Branches.—The anterior rami give off the following branches:
Collateral Intercostal. Lateral Cutaneous.
Muscular. Mammary.
  The collateral intercostal branch comes off from the intercostal artery near the angle of the rib, and descends to the upper border of the rib below, along which it courses to anastomose with the intercostal branch of the internal mammary.
  Muscular branches are given to the Intercostales and Pectorales and to the Serratus anterior; they anastomose with the highest and lateral thoracic branches of the axillary artery.
  The lateral cutaneous branches accompany the lateral cutaneous branches of the thoracic nerves.
  Mammary branches are given off by the vessels in the third, fourth, and fifth spaces. They supply the mamma, and increase considerably in size during the period of lactation.
  The Posterior Ramus runs backward through a space which is bounded above and below by the necks of the ribs, medially by the body of a vertebra, and laterally by an anterior costotransverse ligament. It gives off a spinal branch which enters the vertebral canal through the intervertebral foramen and is distributed to the medulla spinalis and its membranes and the vertebræ. It then courses over the transverse process with the posterior division of the thoracic nerve, supplies branches to the muscles of the back and cutaneous branches which accompany the corresponding cutaneous branches of the posterior division of the nerve.
  The subcostal arteries, so named because they lie below the last ribs, constitute the lowest pair of branches derived from the thoracic aorta, and are in series with the intercostal arteries. Each passes along the lower border of the twelfth rib behind the kidney and in front of the Quadratus lumborum muscle, and is accompanied by the twelfth thoracic nerve. It then pierces the posterior aponeurosis of the Transversus abdominis, and, passing forward between this muscle and the Obliquus internus, anastomoses with the superior epigastric, lower intercostal, and lumbar arteries. Each subcostal artery gives off a posterior branch which has a similar distribution to the posterior ramus of an intercostal artery.

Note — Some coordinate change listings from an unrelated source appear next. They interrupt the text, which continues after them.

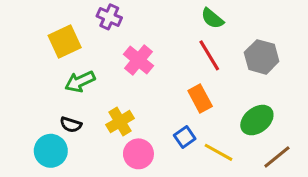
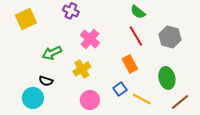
yellow square: (65, 42) -> (26, 19), moved
green ellipse: (257, 120) -> (167, 78), turned -65
yellow cross: (120, 122) -> (82, 69), moved

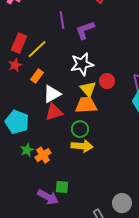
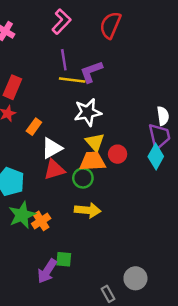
yellow line: (37, 49) -> (72, 80), moved, turned 50
red circle: (107, 81) -> (118, 154), moved
green circle: (80, 129) -> (83, 178), moved
green star: (27, 150) -> (22, 215), size x1.6
purple arrow: (48, 197) -> (47, 271), turned 95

  The superior phrenic branches are small and arise from the lower part of the thoracic aorta; they are distributed to the posterior part of the upper surface of the diaphragm, and anastomose with the musculophrenic and pericardiacophrenic arteries.
  A small aberrant artery is sometimes found arising from the right side of the thoracic aorta near the origin of the right bronchial. It passes upward and to the right behind the trachea and the esophagus, and may anastomose with the highest right intercostal artery. It represents the remains of the right dorsal aorta, and in a small proportion of cases is enlarged to form the first part of the right subclavian artery.